Moneybox

“Ornery Conservatives” Are Irrelevant To The Fiscal Cliff Debate

The difficult time John Boehner’s having rounding up the votes for his “Plan B” budget plan highlights the partel cartel dynamics that are at play in the negotiations. Boehner often likes to try to govern with an “absolute majority” consisting of 218 Republican yes votes for leadership initiatives. At the same time, he often likes to engage in message votes to position the GOP vis-a-vis the White House. What we’re seeing today is that it’s a difficult task. In order to write a bill that the right wing of his caucus will vote for he’s had to write a totally unreasonable bill that does nothing for messaging and may not garner the votes he needs anyway.

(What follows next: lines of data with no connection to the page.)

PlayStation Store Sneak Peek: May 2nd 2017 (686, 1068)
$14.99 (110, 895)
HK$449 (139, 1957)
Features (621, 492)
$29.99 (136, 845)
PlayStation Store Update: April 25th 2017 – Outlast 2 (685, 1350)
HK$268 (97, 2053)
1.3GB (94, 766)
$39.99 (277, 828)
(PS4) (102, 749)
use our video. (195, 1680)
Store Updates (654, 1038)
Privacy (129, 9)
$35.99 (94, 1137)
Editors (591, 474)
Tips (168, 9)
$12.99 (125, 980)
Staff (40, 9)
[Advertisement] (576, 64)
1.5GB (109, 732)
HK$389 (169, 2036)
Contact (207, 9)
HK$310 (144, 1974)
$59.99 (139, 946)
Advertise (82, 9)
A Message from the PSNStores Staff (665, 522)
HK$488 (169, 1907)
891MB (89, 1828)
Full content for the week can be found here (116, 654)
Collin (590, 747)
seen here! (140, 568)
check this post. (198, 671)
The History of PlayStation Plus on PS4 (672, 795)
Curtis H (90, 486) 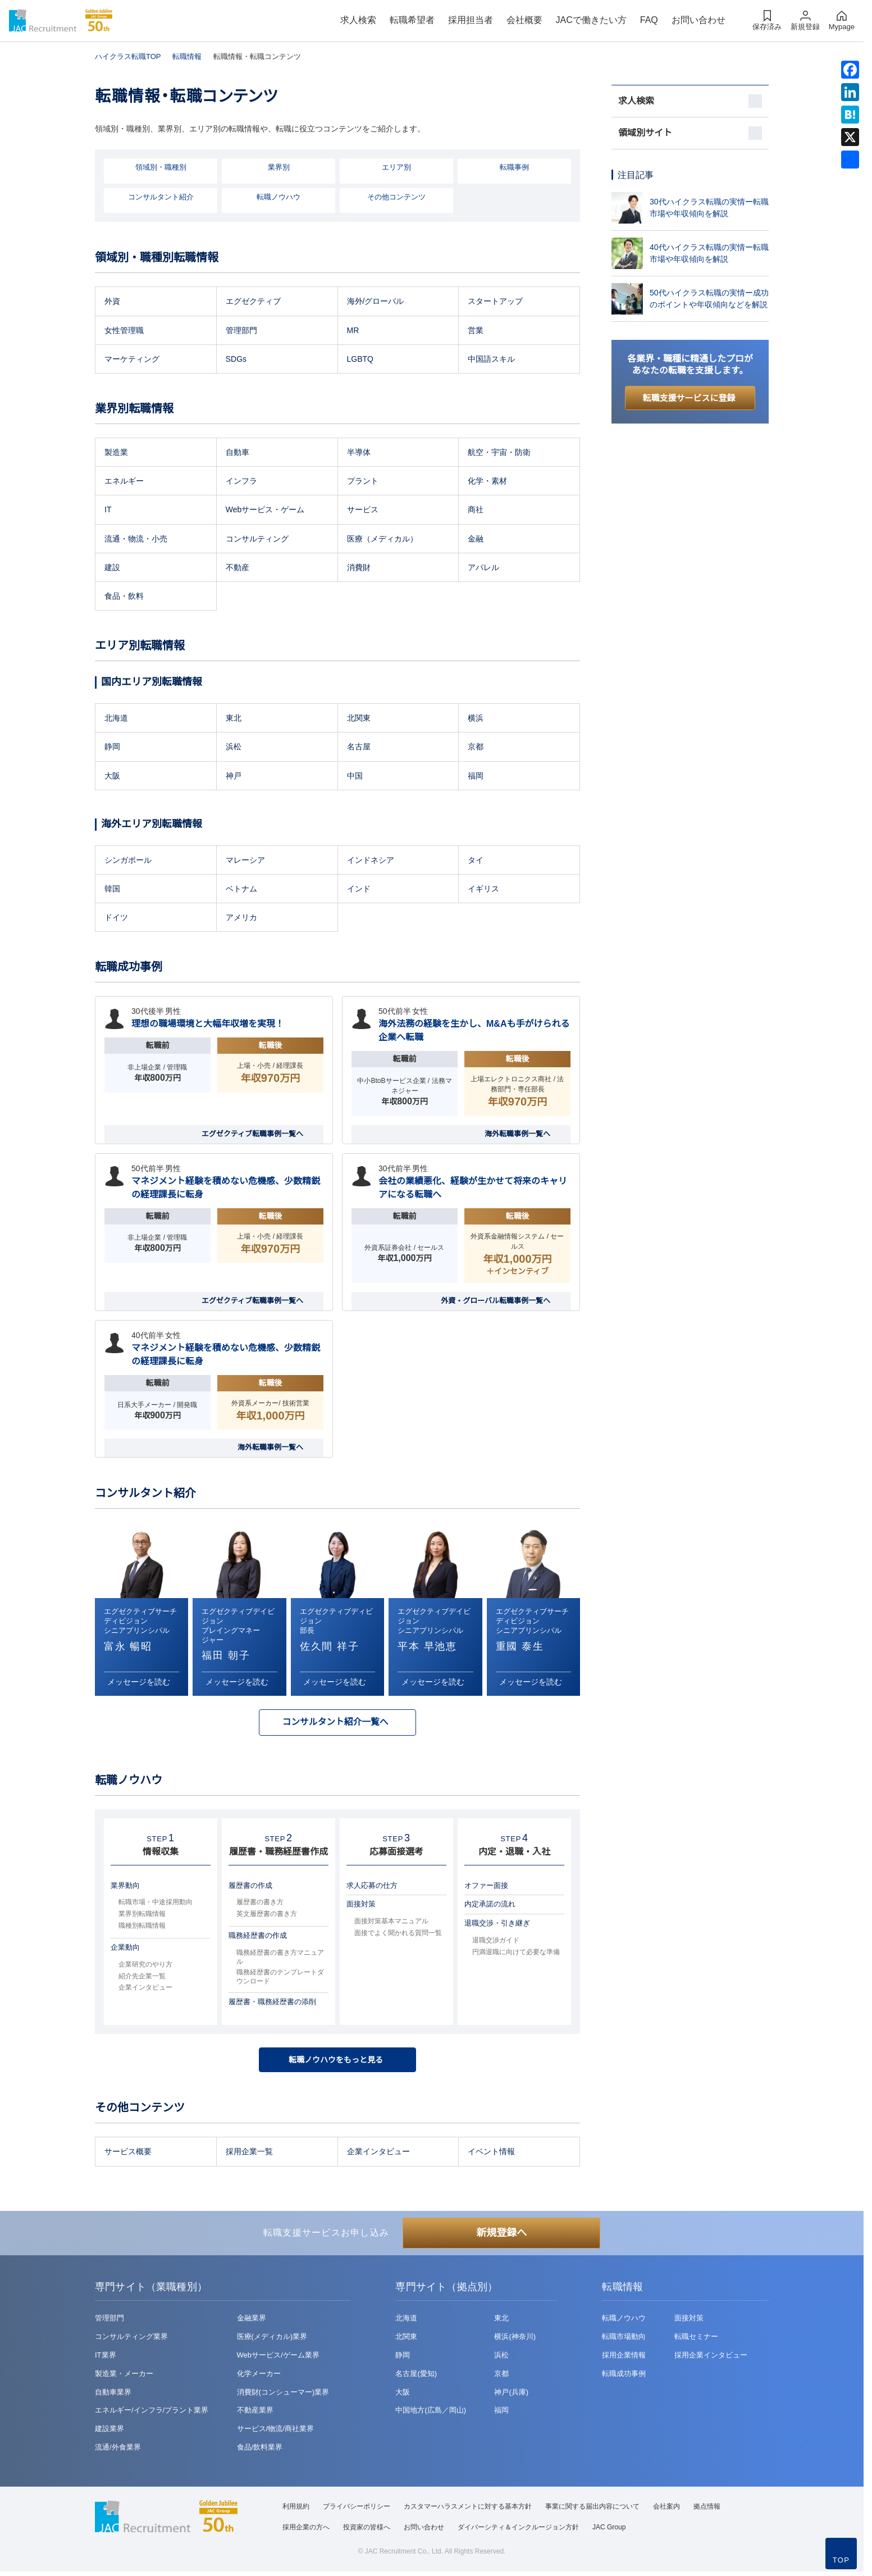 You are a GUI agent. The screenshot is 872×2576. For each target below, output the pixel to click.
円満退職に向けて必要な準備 (516, 1955)
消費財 (359, 568)
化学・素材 (487, 482)
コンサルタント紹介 (160, 198)
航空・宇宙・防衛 (499, 453)
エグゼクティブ (253, 302)
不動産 (237, 568)
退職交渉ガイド (495, 1943)
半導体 (359, 453)
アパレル (483, 568)
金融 (475, 539)
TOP (841, 2560)
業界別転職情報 (142, 1917)
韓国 (112, 890)
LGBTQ (360, 360)
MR (353, 331)
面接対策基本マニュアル (391, 1924)
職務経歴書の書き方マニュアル (280, 1959)
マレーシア (245, 861)
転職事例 (514, 167)
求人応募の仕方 (372, 1888)
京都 (475, 748)
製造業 (116, 453)
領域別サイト (645, 133)
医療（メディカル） (382, 539)
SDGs (236, 360)
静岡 (112, 748)
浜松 (233, 748)
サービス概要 (128, 2155)
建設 (112, 568)
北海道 (116, 719)
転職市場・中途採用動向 (155, 1905)
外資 (112, 302)
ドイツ (116, 918)
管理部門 (241, 331)
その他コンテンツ (396, 198)
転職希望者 (412, 20)
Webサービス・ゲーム (265, 511)
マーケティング (131, 360)
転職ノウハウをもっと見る (337, 2063)
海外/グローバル (375, 302)
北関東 (359, 719)
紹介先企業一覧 (142, 1979)
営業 (475, 331)
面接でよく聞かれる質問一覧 (398, 1936)
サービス (362, 511)
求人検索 (358, 20)
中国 (355, 776)
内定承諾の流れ (489, 1907)
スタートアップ (495, 302)
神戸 (233, 776)
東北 (233, 719)
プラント (362, 482)
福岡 (475, 776)
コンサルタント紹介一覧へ (335, 1724)
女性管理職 (124, 331)
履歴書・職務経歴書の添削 (272, 2005)
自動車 (237, 453)
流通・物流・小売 (135, 539)
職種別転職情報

But I think it’s a mistake to follow Josh Green in reading too much into this math:

If the small tax increase in Plan B fails, it will be clear that a big tax increase would, too. If the small tax increase succeeds, there’s no reason to think that a larger one would—ornery conservatives who’ve just violated first principles by voting to increase taxes may be harder, not easier, to corral for an even larger tax increase.

The issue is that if there’s a deal, lots of Democrats will vote for it. There are 201 Democrats in the House and 234 Republicans. If John Boehner reaches a deal with Barack Obama and Nancy Pelosi he’ll only have to pony up 120 or so votes for it not 218. The rest of the votes will come from Democrats. That’s how TARP was done, that’s how the 2011 appropriations bills were done, and it’s how the debt ceiling deal was done. It’s simply not reasonable to expect to forge a compromise that both a mainstream Democrat like Obama and the very most conservative members of the House Republican caucus will vote for. But every time a deal gets made we have to go through this charade. Boehner won’t ditch the right-wing of the Republican Party which makes it impossible to make a deal until … a deal gets made.

Which isn’t to say a deal will get made. Sometimes the deal gets made and sometimes it doesn’t. But the math on the Plan B vote doesn’t tell us anything one way or another. Unfortunately, I can’t read Boehner’s mind. But conservatives say they want to cut entitlement spending and the way to cut entitlement spending is to give Obama some political cover in terms of higher tax rates and some stimulus. Nancy Pelosi’s non-denunciation of reindexing Social Security earlier this week is a huge tell that Democrats are ready to pony up the votes.